5. The Core Questions You’re Answering

Each sub-project answers fundamental questions:

Sub-Project A: Hello World

“How does a program actually output text without printf?”

You’ll learn that printf is just a wrapper around the write system call.

Sub-Project B: Integer Printer

“How do numbers become the characters we see on screen?”

You’ll implement the algorithm compilers use: repeated division to extract digits.

Sub-Project C: Bubble Sort

“How do loops and array access work at the CPU level?”

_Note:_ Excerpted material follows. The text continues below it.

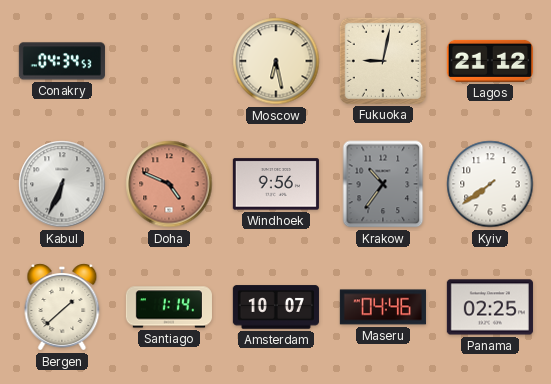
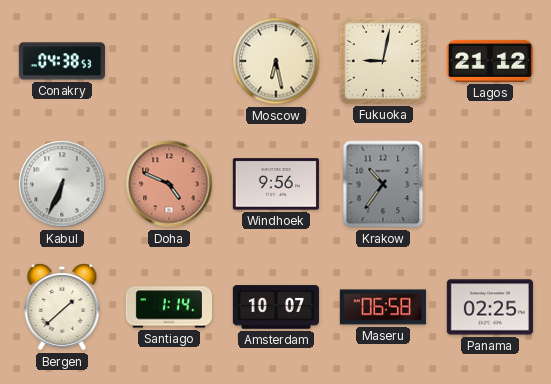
Conakry: 04:34 -> 04:38
Kyiv: 7:39 -> none
Maseru: 04:46 -> 06:58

You’ll see that array[i] is just base + i * size and loops are conditional jumps.

Sub-Project D: Mini Shell

“How does a shell actually run programs?”

You’ll understand fork/exec, the foundation of Unix process creation.


6. Concepts You Must Understand First

Before writing assembly, verify you can answer these questions:

6.1 Binary and Hexadecimal

| Concept | Questions to Answer | Reference | |———|———————|———–| | Hex notation | What is 0xFF in decimal? Binary? | CS:APP Ch. 2.1 | | Two’s complement | How is -1 represented in 64 bits? | CS:APP Ch. 2.2 | | Byte order | Is x86-64 big or little endian? | CS:APP Ch. 2.1.3 |

6.2 Memory Model

| Concept | Questions to Answer | Reference | |———|———————|———–| | Stack growth | Does the stack grow up or down? | CS:APP Ch. 3.7 | | Alignment | Why must RSP be 16-byte aligned before CALL? | System V ABI | | Sections | What goes in .text vs .data vs .bss? | CS:APP Ch. 7.4 |

6.3 System Calls

| Concept | Questions to Answer | Reference | |———|———————|———–| | Syscall interface | What register holds the syscall number? | Linux syscall table | | Return values | How do you know if a syscall failed? | TLPI Ch. 3 | | errno | What does a negative return value mean? | TLPI Ch. 3 |


7. Questions to Guide Your Design

Sub-Project A: Hello World

Data Section Questions:

  • Where should the string “Hello from raw assembly!” live?
  • How do you calculate the length of a string at assembly time?
  • What does db mean? What about equ?

Syscall Questions:

  • What is the syscall number for write?
  • What does file descriptor 1 represent?
  • What happens if write returns -1?

Sub-Project B: Integer Printer

Algorithm Questions:

  • How do you extract the least significant digit from a number?
  • After extracting a digit, what operation gives you the remaining number?
  • Digits come out in reverse order–how do you handle this?
  • How do you convert digit 5 to character ‘5’?

Edge Cases:

  • How do you handle zero?
  • How do you handle negative numbers?
  • What’s the maximum number of digits in a 64-bit integer?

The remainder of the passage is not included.